08 December 2019

The Thai Assassin

Poom Saksansin will come to Royale Jakarta Golf Club to defend his title at the BNI Indonesian Masters supported by Bank BRI and MedcoEnergi on December 12-15.  

The Indonesian Masters will always be close to Poom Saksansin’s heart. The US$750,000 event put him under the golf spotlight in Asia. After winning the Indonesian Masters last December - his third Asian Tour title - Poom earned his place among the Asian Tour elites when his ranking jumped to 144th in the world. 

This year, Poom has experienced ups and downs. The 26-year-old has hit a bumpy road on his golf journey, including a back injury that forced him to withdraw from a tournament in June. As a result, Poom’s rank had tumbled down into the 300s by this October. Poom is eager to rise through the ranks again, and with such a positive experience already under his belt at Royale Jakarta Golf Club, it could be the perfect place to give him the confidence to do it. Let’s take a closer look Poom’s golf journey so far:

What was Poom’s golf story before he turned pro?
Poom started playing golf when he was 10 years old, representing Thailand at the 2010 Asian Games, the 2011 and 2013 Southeast Asian Games, and the 2012 Eisenhower Trophy. At the 2011 and the 2013 Southeast Asian Games, he won the gold medal in the team event. He also won the bronze medal in the individual event at the 2013 Southeast Asian Games. 

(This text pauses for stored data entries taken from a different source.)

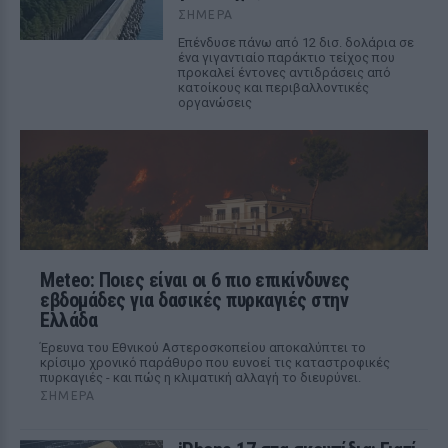
ΣΉΜΕΡΑ
Επένδυσε πάνω από 12 δισ. δολάρια σε
ένα γιγαντιαίο παράκτιο τείχος που
προκαλεί έντονες αντιδράσεις από
κατοίκους και περιβαλλοντικές
οργανώσεις
Meteo: Ποιες είναι οι 6 πιο επικίνδυνες
εβδομάδες για δασικές πυρκαγιές στην
Ελλάδα
Έρευνα του Εθνικού Αστεροσκοπείου αποκαλύπτει το
κρίσιμο χρονικό παράθυρο που ευνοεί τις καταστροφικές
πυρκαγιές - και πώς η κλιματική αλλαγή το διευρύνει.
ΣΉΜΕΡΑ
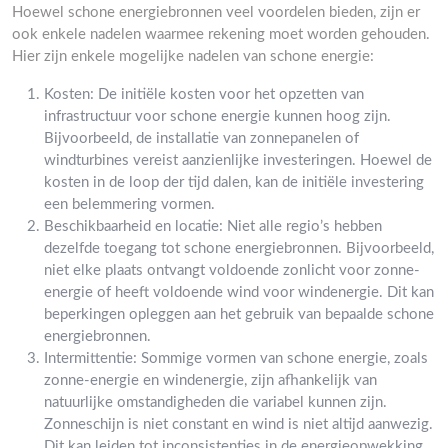
Hoewel schone energiebronnen veel voordelen bieden, zijn er
ook enkele nadelen waarmee rekening moet worden gehouden.
Hier zijn enkele mogelijke nadelen van schone energie:
Kosten: De initiële kosten voor het opzetten van
infrastructuur voor schone energie kunnen hoog zijn.
Bijvoorbeeld, de installatie van zonnepanelen of
windturbines vereist aanzienlijke investeringen. Hoewel de
kosten in de loop der tijd dalen, kan de initiële investering
een belemmering vormen.
Beschikbaarheid en locatie: Niet alle regio’s hebben
dezelfde toegang tot schone energiebronnen. Bijvoorbeeld,
niet elke plaats ontvangt voldoende zonlicht voor zonne-
energie of heeft voldoende wind voor windenergie. Dit kan
beperkingen opleggen aan het gebruik van bepaalde schone
energiebronnen.
Intermittentie: Sommige vormen van schone energie, zoals
zonne-energie en windenergie, zijn afhankelijk van
natuurlijke omstandigheden die variabel kunnen zijn.
Zonneschijn is niet constant en wind is niet altijd aanwezig.
Dit kan leiden tot inconsistenties in de energieopwekking,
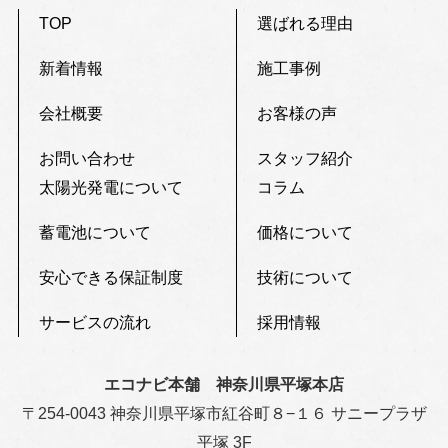
TOP
選ばれる理由
新着情報
施工事例
会社概要
お客様の声
お問い合わせ
スタッフ紹介
太陽光発電について
コラム
蓄電池について
価格について
安心できる保証制度
技術について
サービスの流れ
採用情報
エコナビ本舗 神奈川県平塚本店
〒254-0043 神奈川県平塚市紅谷町８−１６ サニープラザ
平塚 3F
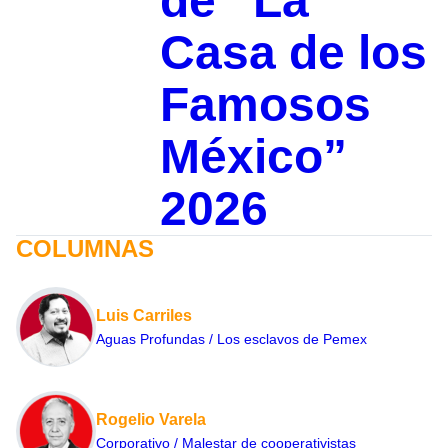
de “La
Casa de los
Famosos
México”
2026
COLUMNAS
Luis Carriles
Aguas Profundas / Los esclavos de Pemex
Rogelio Varela
Corporativo / Malestar de cooperativistas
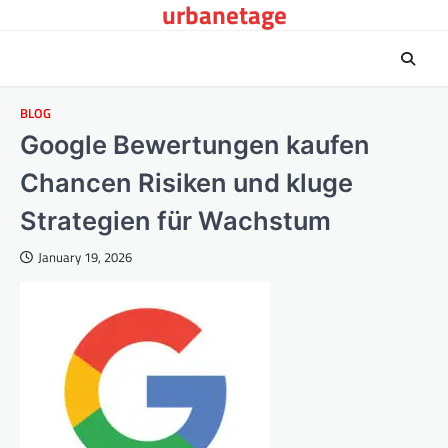
urbanetage
Skip
to
content
BLOG
Google Bewertungen kaufen
Chancen Risiken und kluge
Strategien für Wachstum
January 19, 2026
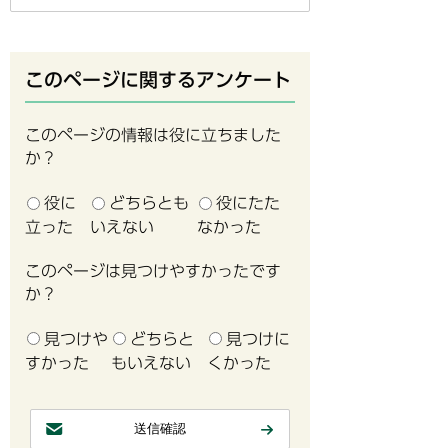
このページに関するアンケート
このページの情報は役に立ちました
か？
役に
どちらとも
役にたた
立った
いえない
なかった
このページは見つけやすかったです
か？
見つけや
どちらと
見つけに
すかった
もいえない
くかった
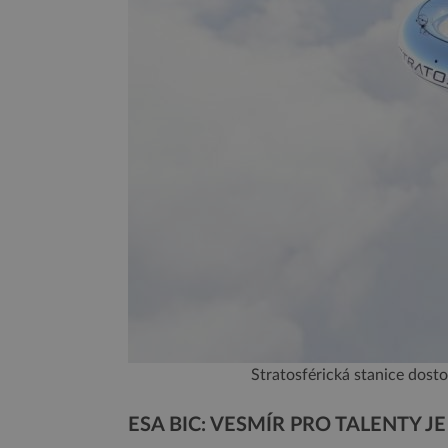
Stratosférická stanice dost
ESA BIC: VESMÍR PRO TALENTY J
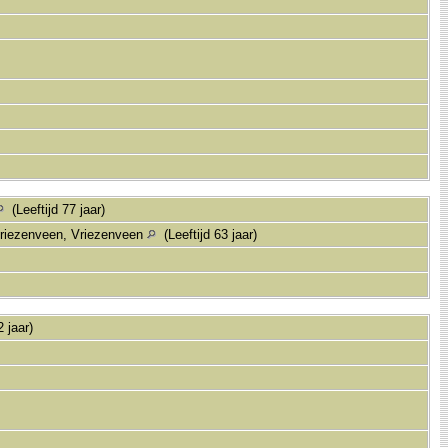
(Leeftijd 77 jaar)
Vriezenveen, Vriezenveen
(Leeftijd 63 jaar)
2 jaar)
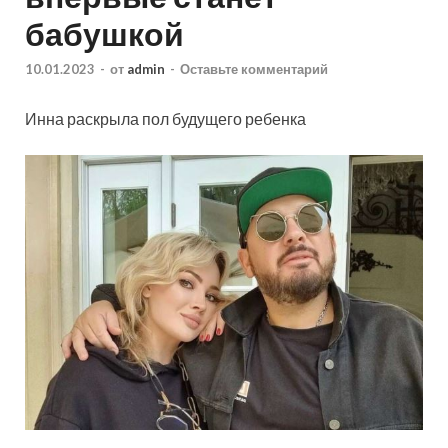
бабушкой
10.01.2023
-
от
admin
-
Оставьте комментарий
Инна раскрыла пол будущего ребенка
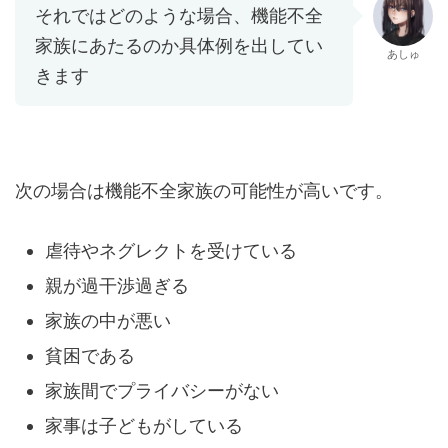
それではどのような場合、機能不全
家族にあたるのか具体例を出してい
あしゅ
きます
次の場合は機能不全家族の可能性が高いです。
虐待やネグレクトを受けている
親が過干渉過ぎる
家族の中が悪い
貧困である
家族間でプライバシーがない
家事は子どもがしている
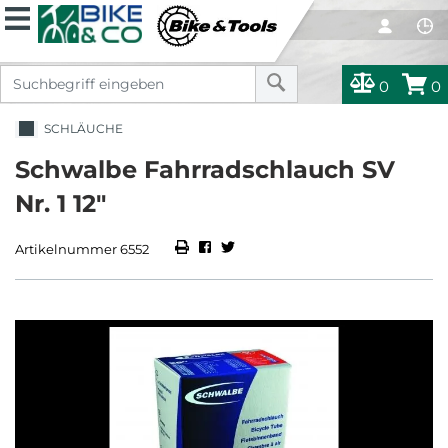
0
0
SCHLÄUCHE
Schwalbe Fahrradschlauch SV
Nr. 1 12"
Artikelnummer 6552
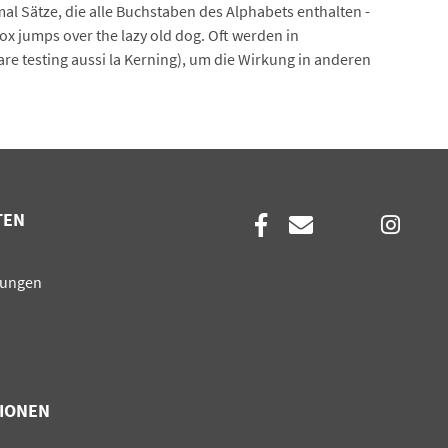
 Sätze, die alle Buchstaben des Alphabets enthalten -
x jumps over the lazy old dog. Oft werden in
e testing aussi la Kerning), um die Wirkung in anderen
TEN
en
sungen
IONEN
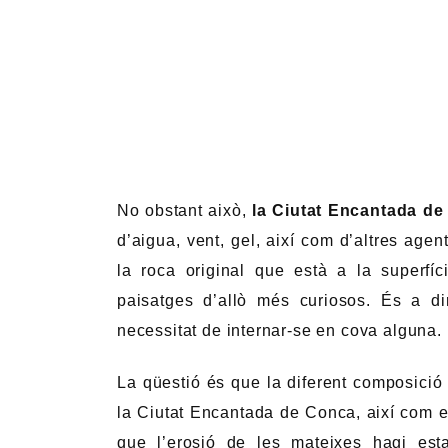
No obstant això,
la Ciutat Encantada d
d’aigua, vent, gel, així com d’altres agen
la roca original que està a la superfíc
paisatges d’allò més curiosos. És a di
necessitat de internar-se en cova alguna.
La qüestió és que la diferent composici
la Ciutat Encantada de Conca, així com el
que l’erosió de les mateixes hagi estat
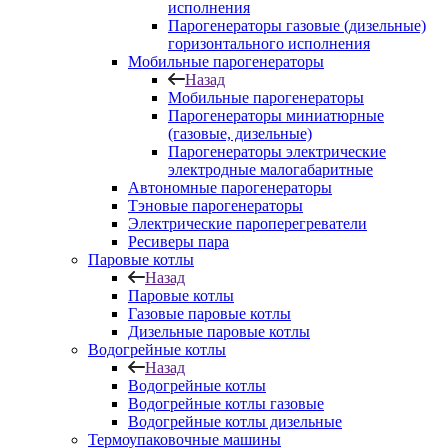
исполнения
Парогенераторы газовые (дизельные)
горизонтального исполнения
Мобильные парогенераторы
Назад
Мобильные парогенераторы
Парогенераторы миниатюрные
(газовые, дизельные)
Парогенераторы электрические
электродные малогабаритные
Автономные парогенераторы
Тэновые парогенераторы
Электрические пароперегреватели
Ресиверы пара
Паровые котлы
Назад
Паровые котлы
Газовые паровые котлы
Дизельные паровые котлы
Водогрейные котлы
Назад
Водогрейные котлы
Водогрейные котлы газовые
Водогрейные котлы дизельные
Термоупаковочные машины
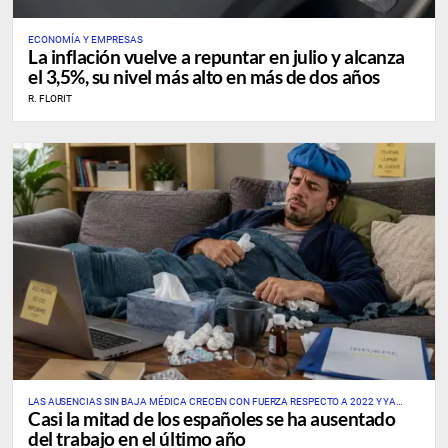
ECONOMÍA Y EMPRESAS
La inflación vuelve a repuntar en julio y alcanza
el 3,5%, su nivel más alto en más de dos años
R. FLORIT
LAS AUSENCIAS SIN BAJA MÉDICA CRECEN CON FUERZA RESPECTO A 2022 Y YA
Casi la mitad de los españoles se ha ausentado
AFECTAN A UNO DE CADA TRES PROFESIONALES
del trabajo en el último año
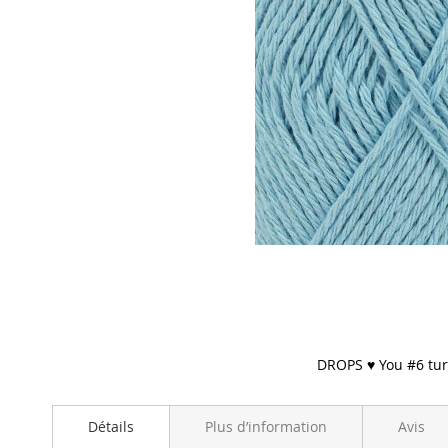
DROPS ♥ You #6 tu
Skip
to
Détails
Plus d’information
Avis
the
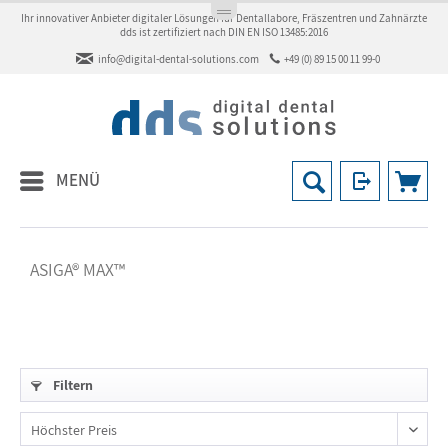
Ihr innovativer Anbieter digitaler Lösungen für Dentallabore, Fräszentren und Zahnärzte
dds ist zertifiziert nach DIN EN ISO 13485:2016
info@digital-dental-solutions.com
+49 (0) 89 15 00 11 99-0
MENÜ
ASIGA® MAX™
Filtern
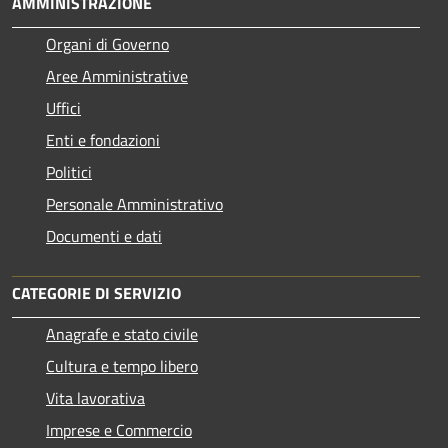
AMMINISTRAZIONE
Organi di Governo
Aree Amministrative
Uffici
Enti e fondazioni
Politici
Personale Amministrativo
Documenti e dati
CATEGORIE DI SERVIZIO
Anagrafe e stato civile
Cultura e tempo libero
Vita lavorativa
Imprese e Commercio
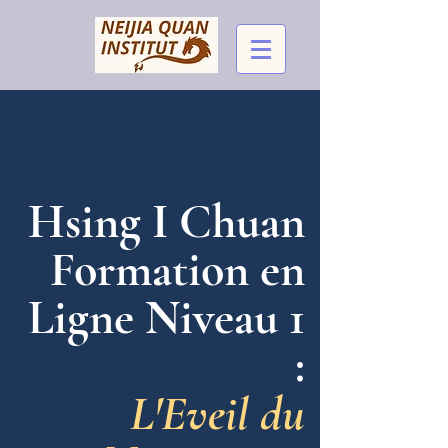
Hsing I Chuan
Formation en
Ligne Niveau 1
:
L'Eveil du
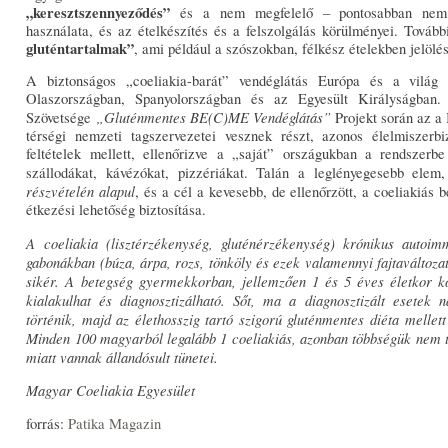
„keresztszennyeződés”
és a nem megfelelő – pontosabban nem t
használata, és az ételkészítés és a felszolgálás körülményei. Tovább
gluténtartalmak”
, ami például a szószokban, félkész ételekben jelölés
A biztonságos „coeliakia-barát” vendéglátás Európa és a világ 
Olaszországban, Spanyolországban és az Egyesült Királyságba
„Gluténmentes BE(C)ME Vendéglátás”
Szövetsége
Projekt során az a 
térségi nemzeti tagszervezetei vesznek részt, azonos élelmiszerb
feltételek mellett, ellenőrizve a „saját” országukban a rendszerb
szállodákat, kávézókat, pizzériákat. Talán a leglényegesebb ele
részvételén alapul
, és a cél a kevesebb, de ellenőrzött, a coeliakiás
étkezési lehetőség biztosítása.
A coeliakia (lisztérzékenység, gluténérzékenység) krónikus autoi
gabonákban (búza, árpa, rozs, tönköly és ezek valamennyi fajtaváltoza
sikér. A betegség gyermekkorban, jellemzően 1 és 5 éves életkor kö
kialakulhat és diagnosztizálható. Sőt, ma a diagnosztizált esetek 
történik, majd az élethosszig tartó szigorú gluténmentes diéta mellett
Minden 100 magyarból legalább 1 coeliakiás, azonban többségük nem t
miatt vannak állandósult tünetei.
Magyar Coeliakia Egyesület
forrás:
Patika Magazin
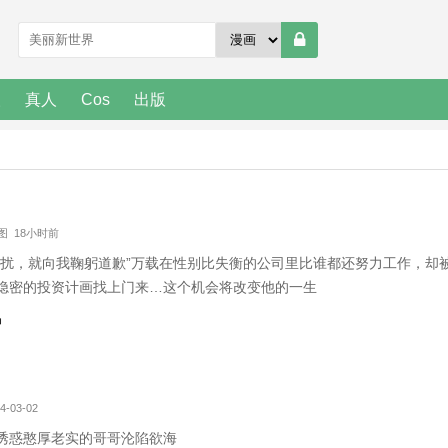
人
真人
Cos
出版
 图 18小时前
骚扰，就向我鞠躬道歉”万载在性别比失衡的公司里比谁都还努力工作，却
隐密的投资计画找上门来…这个机会将改变他的一生
易
4-03-02
诱惑憨厚老实的哥哥沦陷欲海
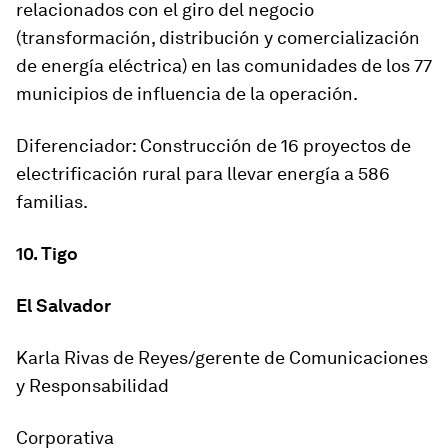
relacionados con el giro del negocio
(transformación, distribución y comercialización
de energía eléctrica) en las comunidades de los 77
municipios de influencia de la operación.
Diferenciador: Construcción de 16 proyectos de
electrificación rural para llevar energía a 586
familias.
10. Tigo
El Salvador
Karla Rivas de Reyes/gerente de Comunicaciones
y Responsabilidad
Corporativa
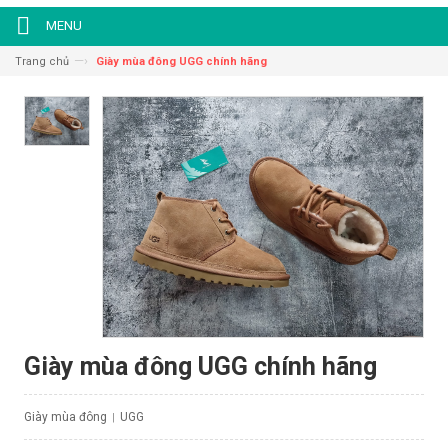
MENU
—›
Trang chủ
Giày mùa đông UGG chính hãng
Giày mùa đông UGG chính hãng
Giày mùa đông
UGG
|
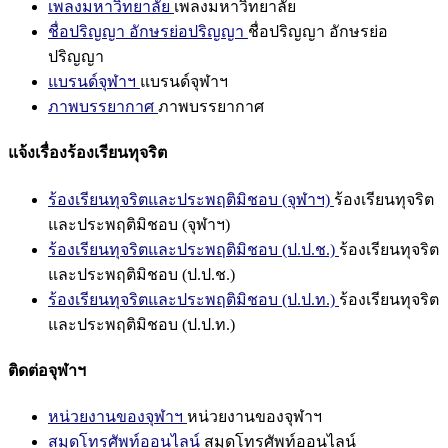
เพลงมหาวิทยาลัย
เพลงมหาวิทยาลัย
ชื่อปริญญา อักษรย่อปริญญา
ชื่อปริญญา อักษรย่อ
ปริญญา
แบรนด์จุฬาฯ
แบรนด์จุฬาฯ
ภาพบรรยากาศ
ภาพบรรยากาศ
แจ้งเรื่องร้องเรียนทุจริต
ร้องเรียนทุจริตและประพฤติมิชอบ (จุฬาฯ)
ร้องเรียนทุจริต
และประพฤติมิชอบ (จุฬาฯ)
ร้องเรียนทุจริตและประพฤติมิชอบ (ป.ป.ช.)
ร้องเรียนทุจริต
และประพฤติมิชอบ (ป.ป.ช.)
ร้องเรียนทุจริตและประพฤติมิชอบ (ป.ป.ท.)
ร้องเรียนทุจริต
และประพฤติมิชอบ (ป.ป.ท.)
ติดต่อจุฬาฯ
หน่วยงานของจุฬาฯ
หน่วยงานของจุฬาฯ
สมุดโทรศัพท์ออนไลน์
สมุดโทรศัพท์ออนไลน์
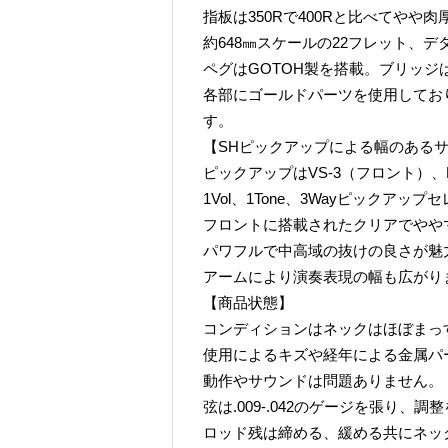
指板は350Rで400Rと比べてやや肉
約648㎜スケールの22フレット、
ペグはGOTOH製を搭載。ブリッジ
各部にゴールドパーツを使用してお
す。
【SHピックアップによる幅のある
ピックアップはVS-3（フロント）、
1Vol、1Tone、3Wayピックア
フロントに搭載されたクリアでやや
パワフルで中高域の抜けの良さが魅
アームにより演奏表現の幅も広がり
【商品状態】
コンディションはネックはほぼまっ
使用によるキズや経年による金属パ
動作やサウンドは問題ありません。
弦は.009-.042のゲージを張り、
ロッド残は締める、緩める共にネッ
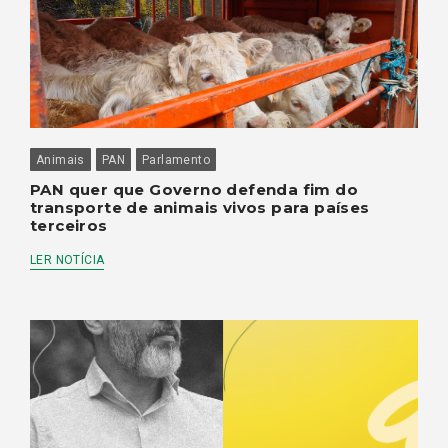
Animais
PAN
Parlamento
PAN quer que Governo defenda fim do
transporte de animais vivos para países
terceiros
LER NOTÍCIA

What does he love about golf?
He enjoys how quickly a game can change. “One shot can determine if you play a good or bad round,” remarked Poom.

In 2010, at the age of 17, Poom turned professional. Why did he choose to be a professional at that young age? 
Poom made the decision for financial reasons as he didn’t want to ask his parents for money.

Poom had dreams of playing collegiate golf in the US. However, he was forced to bury the dream. Why was that?
Poom failed his TOEFL (Test of English as a Foreign Language). "I got straight A's in most of my studies but not English. I would sleep in that class," he said with a laugh, as quoted by Bangkok Post.

What would Poom be if he was not a professional golfer?
He would be a dentist. 

One of the keys to his success is his uncle. Why?
He uses his uncle as his caddie, even for the big events. His uncle keeps him calm under pressure. Poom explained, as quoted by Asian Tour, “If I don’t use him, I won’t even make a profit.”

At the Indonesian Masters, Poom set some records in his own professional career. What were they?
The 2016 Indonesian Masters was his first Asian Tour title. Poom is the second-ever player following Lee Westwood to win the Indonesian Masters more than once. In his second win at the Indonesian Masters in 2018, he broke his previous lowest round score of 65 with a 63 during the second round at Royale Jakarta Golf Club.

At the EurAsia Cup last year, Poom stood out as a hero for Team Asia in their defeat of Team Europe at the EurAsia Cup in Malaysia. What did he do?
Poom partnered South Korea's Kang Sung to defeat Stenson and Frenchman Alex Levy 5&4 in the fourball format. He then stunned Casey 1-up in the singles. "We need to rename him 'Assassin' instead of Saksansin," joked Stenson after beating Poom who grew up idolizing Stenson. 

What did Casey recall about his encounter with Poom at the team event?
"He flatly beat me …. putted brilliantly and dusted me off at the last. And I was playing very nicely that week. I was trying to get a clean sweep of points. But that just shows how good he is, and I'm a good match play player," said the Englishman.

After starting the year at 140th, Poom was ranked 320th in the world in early October. What does he feel about this development?
“My form is not on track at the moment but I'm doing everything I can to improve my game. I need my driver to work again," said Poom.